(Action item)
Your copy should match the records exactly, apart from the pictures, which stay out.
(Material provided begins)
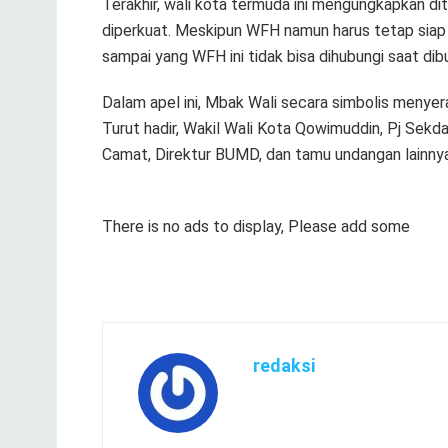
Terakhir, wali kota termuda ini mengungkapkan d
diperkuat. Meskipun WFH namun harus tetap siap s
sampai yang WFH ini tidak bisa dihubungi saat dib
Dalam apel ini, Mbak Wali secara simbolis menye
Turut hadir, Wakil Wali Kota Qowimuddin, Pj Sekda
Camat, Direktur BUMD, dan tamu undangan lainnya
There is no ads to display, Please add some
redaksi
(Material provided ends)
(Response to this exercise)
Terakhir, wali kota termuda ini mengungkapkan d
diperkuat. Meskipun WFH namun harus tetap siap s
sampai yang WFH ini tidak bisa dihubungi saat dib
Dalam apel ini, Mbak Wali secara simbolis menye
Turut hadir, Wakil Wali Kota Qowimuddin, Pj Sekda
Camat, Direktur BUMD, dan tamu undangan lainnya
There is no ads to display, Please add some
redaksi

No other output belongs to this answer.